1. The Madonna of Saint Luke

The Madonna of Santa Maria Maggiore was one of several miraculous icons in Rome, housed in the city’s first church dedicated to Mary. It is believed to have originated sometime between the sixth and eighth centuries, layered with later medieval accretions and overpainting. It was one of several likenesses of the Madonna attributed to Saint Luke present in the eternal city. Purported to have derived from the hand of one of the apostles, it was regarded as both a contact relic and a miracle-working authoritative likeness. It was venerated for its ability to cure plagues, save children, win wars, and intervene in other ways to deliver the city and its inhabitants from natural and supernatural dangers. It also played a role in the religious rituals of the city. On the Feast of the Assumption (15 August), the sacred likeness of Christ from the Lateran Basilica—also reputed to be from the hand of Luke—was brought to Santa Maria Maggiore to ‘greet’ his mother. In 1613, Paul V installed the icon in the Borghese chapel of the basilica, where it is housed today (Wolf 1990, pp. 31–78; Ostrow 1996, pp. 120–32).
During the years under consideration here, in Rome itself the icon became less mobile and less accessible. Pius V halted the nocturnal procession of the Assumption on the grounds of public order. Though the exact date is unknown, this likely occurred before 1569. In July of that year, Borja informed Catherine of Portugal, in a letter that accompanied the copy of the image carried by Azevedo, that the pope no longer allowed the icon to be lowered from its position in the church, “as he did not wish it to be seen too closely by the people”.9 Though this facet of the icon’s history is not unknown, it urges further caution in taking at face value assertions that Pius V himself supplied a copy to Azevedo.
The naming of the Roman Madonna in the sources is important for understanding the sequence of sacred operations attributed to the icon. It was only in the nineteenth century, as Gerhard Wolf has shown, that the Madonna of Santa Maria Maggiore began to be called the Salus Populi Romani—the ‘saviour’ or ‘protectress’ of the Roman people.10 Early modern sources, particularly the Jesuit sources studied here, universally foreground Saint Luke when referring to the icon.

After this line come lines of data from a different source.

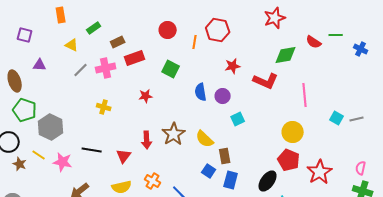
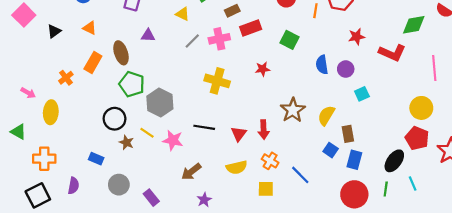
yellow cross: (104, 107) -> (217, 81), size x1.6
yellow semicircle: (205, 139) -> (326, 115), turned 78
red arrow: (147, 140) -> (264, 130), moved

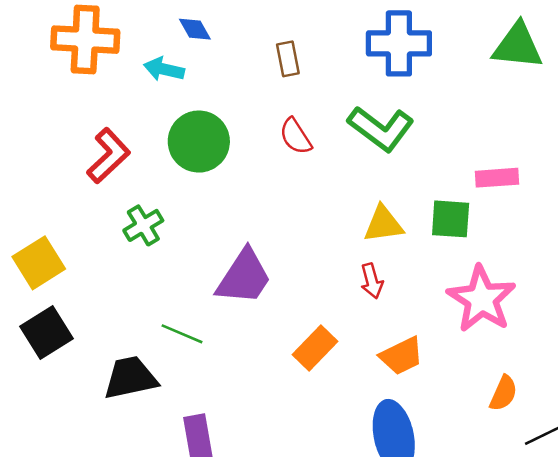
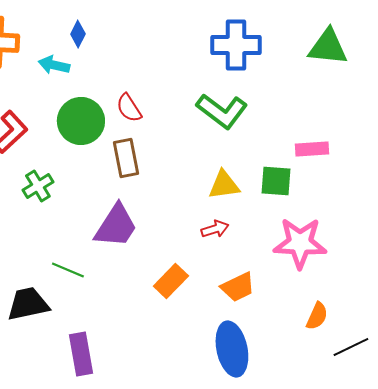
blue diamond: (195, 29) -> (78, 34), turned 56
brown rectangle: (288, 59) -> (126, 158), moved, size x1.4
red semicircle: (296, 136) -> (129, 108), moved
red arrow: (372, 281) -> (215, 229), turned -92
pink star: (482, 299) -> (300, 243), turned -30

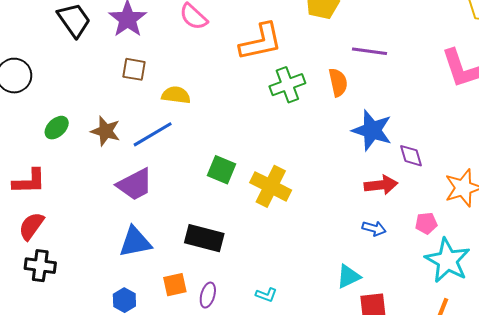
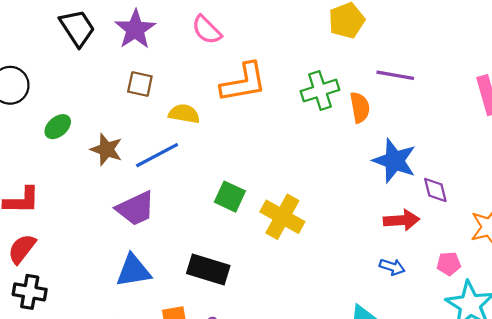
orange L-shape: (261, 42) -> (243, 82), moved
green cross: (287, 85) -> (320, 90), moved
green ellipse: (57, 128) -> (58, 127), moved

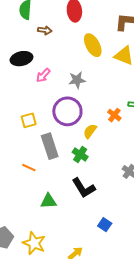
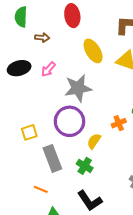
pink arrow: (43, 75) -> (48, 69), moved
gray star: (77, 80) -> (78, 88), size x1.5
orange cross: (114, 115) -> (119, 123), turned 32
orange line: (29, 168) -> (41, 189), moved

While Rome and the Basilica of Santa Maria Maggiore at times loom large in the telling, in others they are barely mentioned or are occluded. The attribution to Luke, on the other hand, adhered relentlessly to the Madonna on her many voyages.
Luke images were a super-category of miracle-working images in late medieval and early modern Europe.11 Like other sacred images, the image’s sacred power was endowed neither by the material substrate of the icon nor the pictorial form of the image—tantamount to idolatry—but rather was bestowed by the divine prototype. The icon was only ever a copy of a divine original, through whose ‘cooperation’ the image became infused with the subject’s supernatural, miracle-working powers.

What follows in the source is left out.